DATA SECTION -
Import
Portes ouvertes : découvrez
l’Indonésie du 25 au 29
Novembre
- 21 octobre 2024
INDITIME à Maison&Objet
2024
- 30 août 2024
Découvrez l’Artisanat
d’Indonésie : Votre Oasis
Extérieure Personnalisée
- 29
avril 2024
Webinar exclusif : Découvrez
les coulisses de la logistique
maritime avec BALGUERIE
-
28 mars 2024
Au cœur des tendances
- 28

==

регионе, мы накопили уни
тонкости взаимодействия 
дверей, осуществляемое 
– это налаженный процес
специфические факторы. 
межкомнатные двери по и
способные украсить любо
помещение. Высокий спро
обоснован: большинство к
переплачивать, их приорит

TASK TO COMPLETE -
What lines hold the string "Indonésie"? Pick them out of the data.

FINAL ANSWER -
l’Indonésie du 25 au 29
d’Indonésie : Votre Oasis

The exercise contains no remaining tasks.